We got hold of some aluminium tape but could not find a ladder, so after a trip to B & Q, Reg came back laden with tar roof sealant and a cheap ladder. After both spending a lot of time up the wobbly ladder we reckon we’ve cracked it (not literally I hope). We’ve sealed up both sun roofs from the outside, and taped the culprit with sealant tape on the inside. And now we’ve parked up and left Brighton for a few days in the worst rain we’ve had in months, so I really hope we did a good job.

Thursday, 19 August 2010

Pavement Furniture

When driving a tall vehicle, remember to think about the top as well as the bottom. I recently tried to park up by the King Alfred on the seafront. I tried to mount the kerb to straighten up, but forgot that there is a big shelter right on the side of the pavement, so crunched the top of the van right into it. Oops! Luckily I didn’t put a hole in it, but why do they put pavement furniture so close to the kerb?

Sunday, 15 August 2010


I have just spent 15 minutes trying to cram my bike into the back of a Ford Focus. I pushed the two back seats down, yanked the front passenger seat as far forward as it would go, and still it took a lot of pulling, pushing and sweating before I could close the boot. I was parked on a residential street and as I worked, a woman scraped paint from an upstairs window above me, several dog walkers strolled by and a man opened his door to let out a guest, and then shut it silently.

Not one of these people so much as made eye contact with me, let alone offered to help. I did not even get a few words of encouragement from the woman scraping paint. I know for a fact that had any travellers (or Asians in Asia) been nearby, at least someone would have said something to me. I do not mean to attack those who live in bricks and mortar, (I’m sure I will do so again myself some day), but it is surely a sign of the broken society we live in when people go out of their way to avoid looking at another fellow human being?

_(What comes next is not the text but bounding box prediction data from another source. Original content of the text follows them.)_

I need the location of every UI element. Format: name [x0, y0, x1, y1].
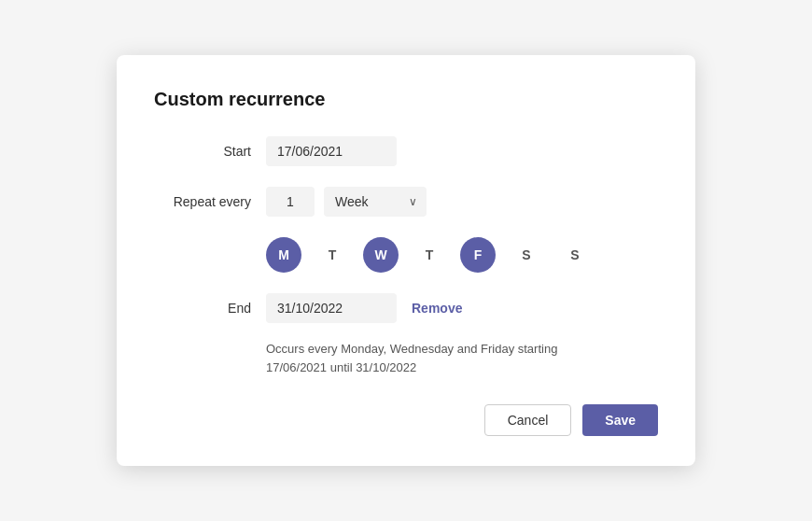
save-button[interactable]: Save [582, 404, 658, 436]
repeat-row: Repeat every Day Week Month Year ∨ [154, 187, 658, 217]
repeat-label: Repeat every [154, 194, 266, 209]
repeat-unit-select[interactable]: Day Week Month Year [324, 187, 427, 217]
end-label: End [154, 301, 266, 316]
repeat-number-input[interactable] [266, 187, 315, 217]
cancel-button[interactable]: Cancel [484, 404, 572, 436]
day-button-tuesday[interactable]: T [315, 237, 350, 273]
summary-text: Occurs every Monday, Wednesday and Frida… [154, 340, 583, 376]
end-date-input[interactable] [266, 293, 397, 323]
start-label: Start [154, 144, 266, 159]
footer-buttons: Cancel Save [154, 404, 658, 436]
dialog-title: Custom recurrence [154, 89, 658, 110]
day-button-monday[interactable]: M [266, 237, 301, 273]
day-button-sunday[interactable]: S [557, 237, 593, 273]
remove-button[interactable]: Remove [412, 301, 462, 316]
day-button-friday[interactable]: F [460, 237, 496, 273]
custom-recurrence-dialog: Custom recurrence Start Repeat every Day… [117, 55, 695, 466]
start-row: Start [154, 136, 658, 166]
end-row: End Remove [154, 293, 658, 323]
repeat-unit-wrapper: Day Week Month Year ∨ [324, 187, 427, 217]
days-row: MTWTFSS [154, 237, 658, 273]
start-date-input[interactable] [266, 136, 397, 166]
day-button-thursday[interactable]: T [412, 237, 447, 273]
day-button-wednesday[interactable]: W [363, 237, 399, 273]
day-button-saturday[interactable]: S [509, 237, 544, 273]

And that brings me to a favourite song of mine, Society, by Eddie Vedder. It speaks a lot to me about the choices we make in life and I think it’s beautiful.

Wednesday, 11 August 2010

The Council

I recently emailed Caroline Lucus, Brighton Pavilion’s Green MP, to ask about her stance on van dwellers in Brighton. She replied that she would like to see ‘local authorities establish permanent and properly resourced areas for travellers, including van dwellers. She believes that councils should be supported to do so by central government as ‘this is the best way to balance the concerns of permanent local residents with the rights of travellers’.

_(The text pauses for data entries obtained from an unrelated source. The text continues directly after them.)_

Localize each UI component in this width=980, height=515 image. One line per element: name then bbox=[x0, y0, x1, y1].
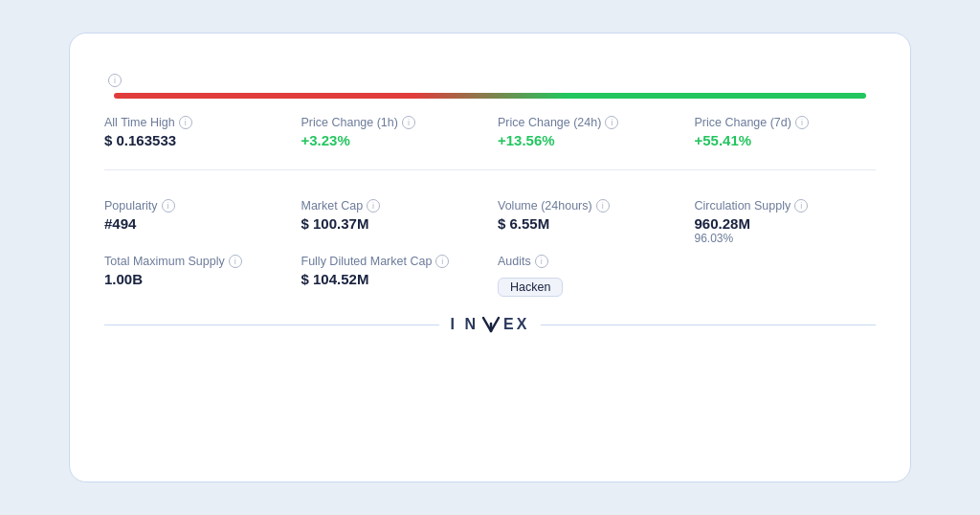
metric-item: Price Change (1h) i +3.23% bbox=[301, 116, 483, 148]
metrics-grid-2: Popularity i #494 Market Cap i $ 100.37M… bbox=[104, 199, 876, 245]
metrics-grid-3: Total Maximum Supply i 1.00B Fully Dilut… bbox=[104, 255, 876, 297]
metric-info-icon[interactable]: i bbox=[794, 199, 808, 213]
metric-label: Volume (24hours) i bbox=[498, 199, 679, 213]
metric-item: Circulation Supply i 960.28M 96.03% bbox=[695, 199, 877, 245]
metric-label: Price Change (24h) i bbox=[498, 116, 679, 129]
metric-label: Price Change (1h) i bbox=[301, 116, 483, 129]
metric-value: +3.23% bbox=[301, 132, 483, 148]
metric-label: Audits i bbox=[498, 255, 679, 268]
metric-label: Fully Diluted Market Cap i bbox=[301, 255, 483, 268]
metric-sub: 96.03% bbox=[695, 232, 877, 245]
metric-item: Market Cap i $ 100.37M bbox=[301, 199, 483, 245]
metric-value: #494 bbox=[104, 215, 286, 232]
metric-info-icon[interactable]: i bbox=[179, 116, 192, 129]
price-range-bar-row bbox=[104, 93, 876, 99]
metric-info-icon[interactable]: i bbox=[229, 255, 242, 268]
metric-item: Price Change (24h) i +13.56% bbox=[498, 116, 679, 148]
metric-value: +55.41% bbox=[695, 132, 877, 148]
logo-text-ex: EX bbox=[503, 316, 529, 333]
footer-line-left bbox=[104, 325, 439, 325]
logo-v-icon bbox=[480, 314, 501, 335]
metric-info-icon[interactable]: i bbox=[605, 116, 618, 129]
metric-info-icon[interactable]: i bbox=[162, 199, 175, 213]
metric-info-icon[interactable]: i bbox=[435, 255, 449, 268]
metric-item: Audits i Hacken bbox=[498, 255, 679, 297]
metric-value: $ 0.163533 bbox=[104, 132, 286, 148]
metric-item: Fully Diluted Market Cap i $ 104.52M bbox=[301, 255, 483, 297]
metric-label: Price Change (7d) i bbox=[695, 116, 877, 129]
metric-item: Price Change (7d) i +55.41% bbox=[695, 116, 877, 148]
footer-logo: I N EX bbox=[451, 314, 530, 335]
metric-value: 1.00B bbox=[104, 271, 286, 287]
metrics-grid-1: All Time High i $ 0.163533 Price Change … bbox=[104, 116, 876, 148]
metric-label: All Time High i bbox=[104, 116, 286, 129]
metric-info-icon[interactable]: i bbox=[402, 116, 415, 129]
metric-info-icon[interactable]: i bbox=[795, 116, 809, 129]
metric-value: $ 100.37M bbox=[301, 215, 483, 232]
metric-item: All Time High i $ 0.163533 bbox=[104, 116, 286, 148]
metric-value: +13.56% bbox=[498, 132, 679, 148]
metric-info-icon[interactable]: i bbox=[535, 255, 548, 268]
metric-label: Popularity i bbox=[104, 199, 286, 213]
metric-info-icon[interactable]: i bbox=[596, 199, 610, 213]
metric-item: Total Maximum Supply i 1.00B bbox=[104, 255, 286, 297]
section-divider bbox=[104, 169, 876, 170]
price-range-section: i bbox=[104, 74, 876, 99]
metric-label: Market Cap i bbox=[301, 199, 483, 213]
metric-value: 960.28M bbox=[695, 215, 877, 232]
range-bar bbox=[114, 93, 866, 99]
metric-value: $ 6.55M bbox=[498, 215, 679, 232]
metric-item: Volume (24hours) i $ 6.55M bbox=[498, 199, 679, 245]
metric-label: Circulation Supply i bbox=[695, 199, 877, 213]
footer-line-right bbox=[541, 325, 876, 325]
price-range-label: i bbox=[104, 74, 876, 87]
audit-badge: Hacken bbox=[498, 278, 563, 297]
metric-item: Popularity i #494 bbox=[104, 199, 286, 245]
metric-info-icon[interactable]: i bbox=[367, 199, 380, 213]
market-info-card: i All Time High i $ 0.163533 Price Chang… bbox=[69, 33, 911, 482]
footer: I N EX bbox=[104, 314, 876, 335]
metric-label: Total Maximum Supply i bbox=[104, 255, 286, 268]
logo-text-in: I N bbox=[451, 316, 479, 333]
price-range-info-icon[interactable]: i bbox=[108, 74, 122, 87]
metric-value: $ 104.52M bbox=[301, 271, 483, 287]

But I am not convinced it will work. The council already offers the Horsdean Transit Site as a place to stay for gypsies and travellers. I have not been there but it is apparently full of drug addicts. I would be interested to visit in future, but for the time being will have to believe what I have been told. It does seem to be missing the point somewhat though, as many van dwellers don’t actually want a site to live on: they simply want to be left alone.

Tuesday, 10 August 2010

Traveller Strategy

In the council’s Traveller Strategy,they prioritise the investigation of ‘reports of anti-social or illegal behaviour’, but this does not seem to be a problem in the New Traveller communities I have come across. As I have said before, the New Travellers community seems to me to be instilled with the decent morals that have been lost in modern city living. I lived in flats for six years around Brighton, and I cannot recall a morning when I conversed with three neighbours on my way to work but that is exactly what happens when you live in a van.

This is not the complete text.